Restate the data below word for word. Leave the images out.

RECORDS Start Marker

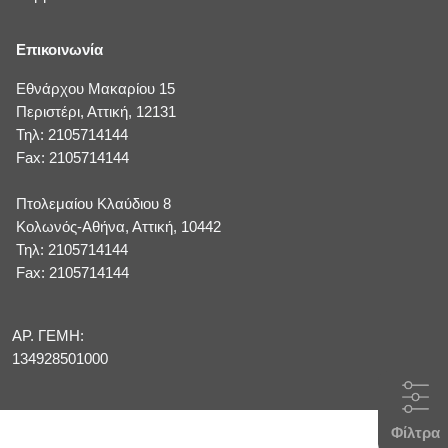
Επικοινωνία
Εθνάρχου Μακαρίου 15
Περιστέρι, Αττική, 12131
Τηλ: 2105714144
Fax: 2105714144
Πτολεμαίου Κλαύδιου 8
Κολωνός-Αθήνα, Αττική, 10442
Τηλ: 2105714144
Fax: 2105714144
ΑΡ. ΓΕΜΗ:
134928501000
Φίλτρα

RECORDS End Marker

• _THE COMPLETED TASK_:
Επικοινωνία
Εθνάρχου Μακαρίου 15
Περιστέρι, Αττική, 12131
Τηλ: 2105714144
Fax: 2105714144
Πτολεμαίου Κλαύδιου 8
Κολωνός-Αθήνα, Αττική, 10442
Τηλ: 2105714144
Fax: 2105714144
ΑΡ. ΓΕΜΗ:
134928501000
Φίλτρα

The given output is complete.